Srinagar: For the past 16 years, the progress made on conservation and restoration of the Dal Lake has been far from satisfactory, the High Court told state authorities in yet another reprimand on Thursday.
“It is time to fix responsibility on the concerned authorities so as to ensure the court passes effective orders in the matter, so that a change on ground level can be seen rather than people holding meetings inside their offices,” a division bench of Acting Chief Justice Alok Aradhe and Justice Hanjura said Thursday hearing the matter.
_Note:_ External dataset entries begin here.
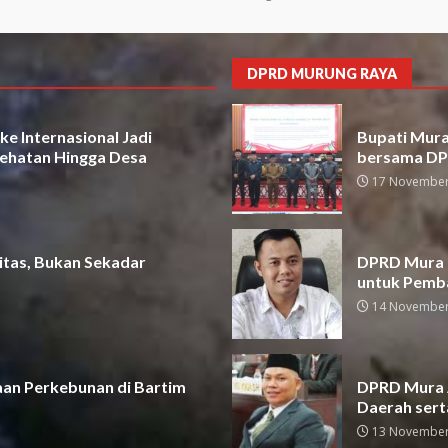
DPRD MURUNG RAYA
e Internasional Jadi
Bupati Mura 
ehatan Hingga Desa
bersama D
17 November
itas, Bukan Sekadar
DPRD Mura D
untuk Pemb
14 November
aan Perkebunan di Bartim
DPRD Mura A
Daerah sert
13 November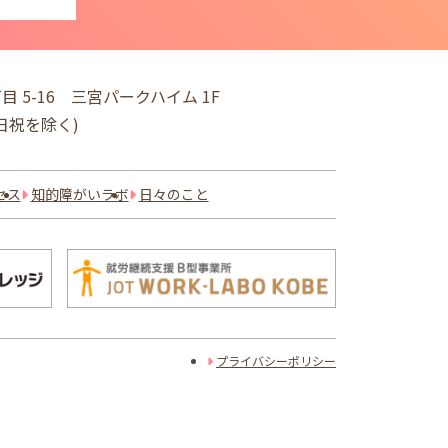
目 5-16
三宮パークハイム 1F
※土日祝を除く)
セス
知的障がいラボ
日々のこと
プライバシーポリシー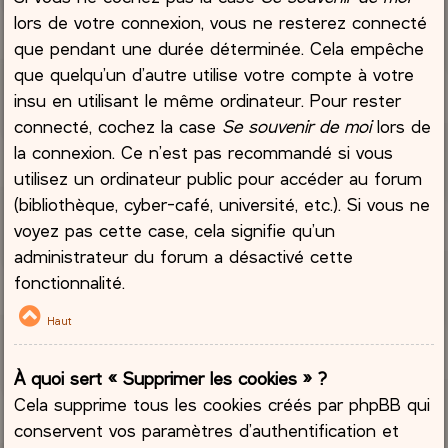
lors de votre connexion, vous ne resterez connecté
que pendant une durée déterminée. Cela empêche
que quelqu’un d’autre utilise votre compte à votre
insu en utilisant le même ordinateur. Pour rester
connecté, cochez la case
Se souvenir de moi
lors de
la connexion. Ce n’est pas recommandé si vous
utilisez un ordinateur public pour accéder au forum
(bibliothèque, cyber-café, université, etc.). Si vous ne
voyez pas cette case, cela signifie qu’un
administrateur du forum a désactivé cette
fonctionnalité.
Haut
À quoi sert « Supprimer les cookies » ?
Cela supprime tous les cookies créés par phpBB qui
conservent vos paramètres d’authentification et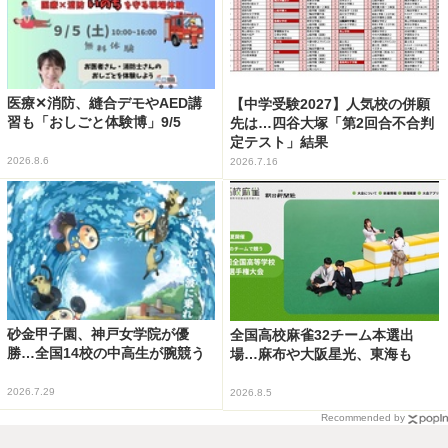
医療✕消防、縫合デモやAED講
【中学受験2027】人気校の併願
習も「おしごと体験博」9/5
先は…四谷大塚「第2回合不合判
定テスト」結果
2026.8.6
2026.7.16
砂金甲子園、神戸女学院が優
全国高校麻雀32チーム本選出
勝…全国14校の中高生が腕競う
場…麻布や大阪星光、東海も
2026.7.29
2026.8.5
Recommended by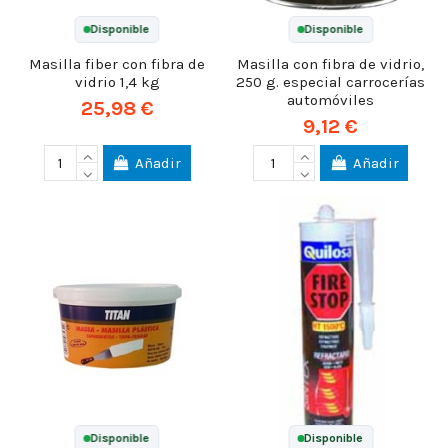
Disponible
Disponible
Masilla fiber con fibra de
Masilla con fibra de vidrio,
vidrio 1,4 kg
250 g. especial carrocerías
automóviles
25,98 €
9,12 €
Añadir
Añadir
Disponible
Disponible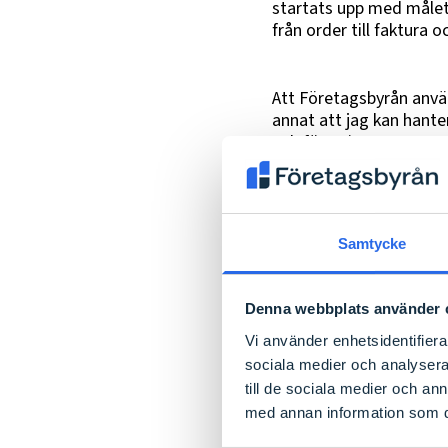
startats upp med målet 
från order till faktura 
Att Företagsbyrån använ
annat att jag kan hante
och förvaring av papper
hanteras av Företagsby
Ronny berättar att ha
smidigt och tryggt. Han
personkemi med. Ronny u
Samtycke
känns tryggt att ha out
rekommenderat Företags
Denna webbplats använder 
Vi använder enhetsidentifierar
Bärgarn Ab och Företags
sociala medier och analysera 
och skapa trygghet. Gen
till de sociala medier och a
bilar
.
med annan information som du 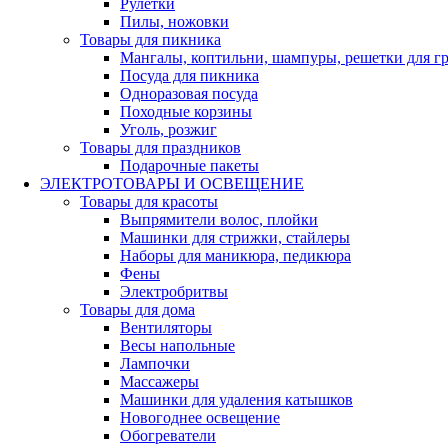
Рулетки
Пилы, ножовки
Товары для пикника
Мангалы, коптильни, шампуры, решетки для г
Посуда для пикника
Одноразовая посуда
Походные корзины
Уголь, розжиг
Товары для праздников
Подарочные пакеты
ЭЛЕКТРОТОВАРЫ И ОСВЕЩЕНИЕ
Товары для красоты
Выпрямители волос, плойки
Машинки для стрижки, стайлеры
Наборы для маникюра, педикюра
Фены
Электробритвы
Товары для дома
Вентиляторы
Весы напольные
Лампочки
Массажеры
Машинки для удаления катышков
Новогоднее освещение
Обогреватели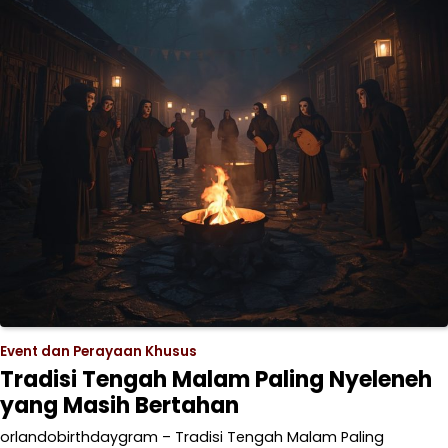
Event dan Perayaan Khusus
Tradisi Tengah Malam Paling Nyeleneh
yang Masih Bertahan
orlandobirthdaygram – Tradisi Tengah Malam Paling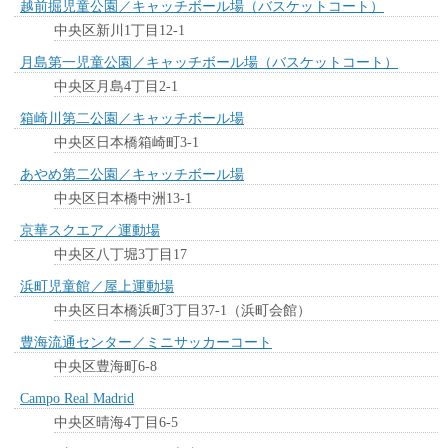
越前掘児童公園／キャッチボール場（バスケットコート）
中央区新川1丁目12-1
月島第一児童公園／キャッチボール場（バスケットコート）
中央区月島4丁目2-1
箱崎川第二公園／キャッチボール場
中央区日本橋箱崎町3-1
あやめ第二公園／キャッチボール場
中央区日本橋中洲13-1
京華スクエア／運動場
中央区八丁堀3丁目17
浜町児童館／屋上運動場
中央区日本橋浜町3丁目37-1（浜町会館）
豊海流通センター／ミニサッカーコート
中央区豊海町6-8
Campo Real Madrid
中央区晴海4丁目6-5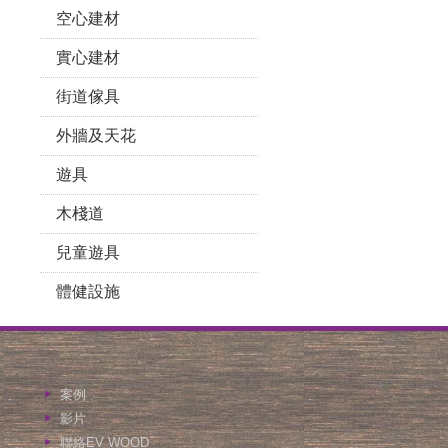
空心建材
實心建材
街道傢具
外牆及天花
遊具
木棧道
兒童遊具
體健設施
案例
影片
聯絡EV WOOD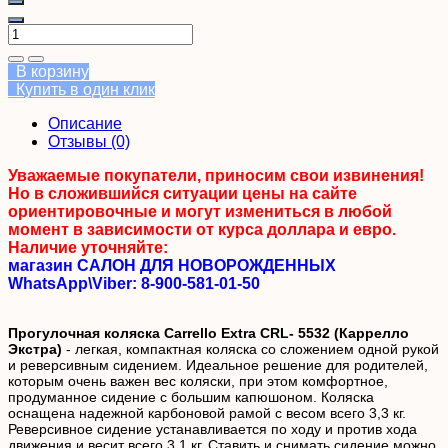
В корзину
Купить в один клик
Описание
Отзывы (0)
Уважаемые покупатели, приносим свои извинения!
Но в сложившийся ситуации цены на сайте
ориентировочные и могут измениться в любой
момент в зависимости от курса доллара и евро.
Наличие уточняйте:
магазин САЛОН ДЛЯ НОВОРОЖДЕННЫХ
WhatsApp\Viber: 8-900-581-01-50
Прогулочная коляска Carrello Extra CRL- 5532 (Каррелло
Экстра)
- легкая, компактная коляска со сложением одной рукой
и реверсивным сидением. Идеальное решение для родителей,
которым очень важен вес коляски, при этом комфортное,
продуманное сидение с большим капюшоном. Коляска
оснащена надежной карбоновой рамой с весом всего 3,3 кг.
Реверсивное сидение устанавливается по ходу и против хода
движения и весит всего 3,1 кг. Ставить и снимать сидение можно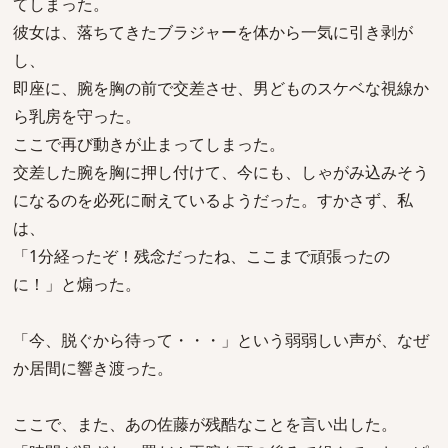
てしまった。
彼女は、落ちてきたブラジャーを体から一気に引き剥が
し、
即座に、腕を胸の前で交差させ、男どものスケベな視線か
ら乳房を守った。
ここで再び動きが止まってしまった。
交差した腕を胸に押し付けて、今にも、しゃがみ込みそう
になるのを必死に耐えているようだった。すかさず、私
は、
「1分経ったぞ！残念だったね、ここまで頑張ったの
に！」と煽った。
「今、脱ぐから待って・・・」という弱弱しい声が、なぜ
か居間に響き渡った。
ここで、また、あの佐藤が残酷なことを言い出した。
“Taking into account the petition for restoration and conservation of Dal Lake, which is pending before court for the past 16 years, in which effective measures are yet to be taken to clean the water body, we deem it proper to direct concerned authorities to submit in tabular form the directions passed by the court on this matter since 2002; the stage of implementation of these directions passed; the time frame in which these directions will be carried (out); and also the future course of action that is to be taken into this matter,” the bench said.
The court granted four weeks to state authorities and also to the petitioners to file their respective reports.
The court passed these orders after remarking that for the past 16 years, the progress made on de-weeding the lake as well as removal of encroachments and preventing of pollution in the lake has been far from satisfactory.
The court said that despite the constitution of a state-level monitoring committee, the progress on restoration of the Dal was unsatisfactory and showed the lack of will on the part of the executive to take effective measures.
The equipment for cleaning the lake was to be procured by the month of March, but it still had not been procured, the court observed. Worse, the draft of the proposed legislation to conserve the lake was lying with the state government for the past one year, the court said.
Amicus Curiae Zaffar Shah in his arguments before the court on Wednesday had stated: “We have all failed to conserve Dal Lake and the responsibility lies on our shoulders for its deterioration.”
He informed the bench that since 2002, hundreds of brilliant orders were passed by the court which have accumulated to seven volumes, yet nothing much has been achieved so far.
He suggested that all the commissioner secretaries including the Chief Secretary be summoned before the court and a full court be constituted to achieve the goal for which the instant PIL was filed 16 years ago.
He submitted that all the committees which have been constituted by the government or directed to be constituted by the court have become useless and defunct as only paper work is being done and nothing on the ground level.
He further informed the court that there was lack of commitment, sincerity and will on the part of the government.